**AIM OF THE EXERCISE**
The expected result is every entry, retyped character for character.

**DATA SECTION**
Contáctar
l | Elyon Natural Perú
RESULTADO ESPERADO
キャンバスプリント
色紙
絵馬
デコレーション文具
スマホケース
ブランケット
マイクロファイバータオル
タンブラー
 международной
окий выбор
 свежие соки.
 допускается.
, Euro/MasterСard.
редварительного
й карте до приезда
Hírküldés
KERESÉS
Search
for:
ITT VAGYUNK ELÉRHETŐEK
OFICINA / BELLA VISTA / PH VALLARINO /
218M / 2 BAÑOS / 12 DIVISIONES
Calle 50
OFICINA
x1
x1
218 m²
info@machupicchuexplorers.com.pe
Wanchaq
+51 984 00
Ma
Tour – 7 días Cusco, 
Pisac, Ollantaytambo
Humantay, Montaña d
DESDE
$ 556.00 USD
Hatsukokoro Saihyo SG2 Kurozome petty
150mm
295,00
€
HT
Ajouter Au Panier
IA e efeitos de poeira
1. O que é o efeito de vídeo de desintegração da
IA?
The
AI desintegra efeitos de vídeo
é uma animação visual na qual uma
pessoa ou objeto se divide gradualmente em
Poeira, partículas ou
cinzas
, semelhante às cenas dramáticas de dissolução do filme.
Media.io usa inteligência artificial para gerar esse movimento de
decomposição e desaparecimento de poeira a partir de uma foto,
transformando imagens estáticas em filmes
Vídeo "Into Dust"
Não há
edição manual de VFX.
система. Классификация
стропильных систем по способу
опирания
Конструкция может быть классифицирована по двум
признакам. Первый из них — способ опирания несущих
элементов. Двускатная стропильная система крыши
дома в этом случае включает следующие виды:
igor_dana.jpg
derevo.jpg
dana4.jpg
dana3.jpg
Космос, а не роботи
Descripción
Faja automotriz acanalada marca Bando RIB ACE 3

**RESULT OF THIS TASK**
Contáctar
l | Elyon Natural Perú
RESULTADO ESPERADO
キャンバスプリント
色紙
絵馬
デコレーション文具
スマホケース
ブランケット
マイクロファイバータオル
タンブラー
 международной
окий выбор
 свежие соки.
 допускается.
, Euro/MasterСard.
редварительного
й карте до приезда
Hírküldés
KERESÉS
Search
for:
ITT VAGYUNK ELÉRHETŐEK
OFICINA / BELLA VISTA / PH VALLARINO /
218M / 2 BAÑOS / 12 DIVISIONES
Calle 50
OFICINA
x1
x1
218 m²
info@machupicchuexplorers.com.pe
Wanchaq
+51 984 00
Ma
Tour – 7 días Cusco, 
Pisac, Ollantaytambo
Humantay, Montaña d
DESDE
$ 556.00 USD
Hatsukokoro Saihyo SG2 Kurozome petty
150mm
295,00
€
HT
Ajouter Au Panier
IA e efeitos de poeira
1. O que é o efeito de vídeo de desintegração da
IA?
The
AI desintegra efeitos de vídeo
é uma animação visual na qual uma
pessoa ou objeto se divide gradualmente em
Poeira, partículas ou
cinzas
, semelhante às cenas dramáticas de dissolução do filme.
Media.io usa inteligência artificial para gerar esse movimento de
decomposição e desaparecimento de poeira a partir de uma foto,
transformando imagens estáticas em filmes
Vídeo "Into Dust"
Não há
edição manual de VFX.
система. Классификация
стропильных систем по способу
опирания
Конструкция может быть классифицирована по двум
признакам. Первый из них — способ опирания несущих
элементов. Двускатная стропильная система крыши
дома в этом случае включает следующие виды:
igor_dana.jpg
derevo.jpg
dana4.jpg
dana3.jpg
Космос, а не роботи
Descripción
Faja automotriz acanalada marca Bando RIB ACE 3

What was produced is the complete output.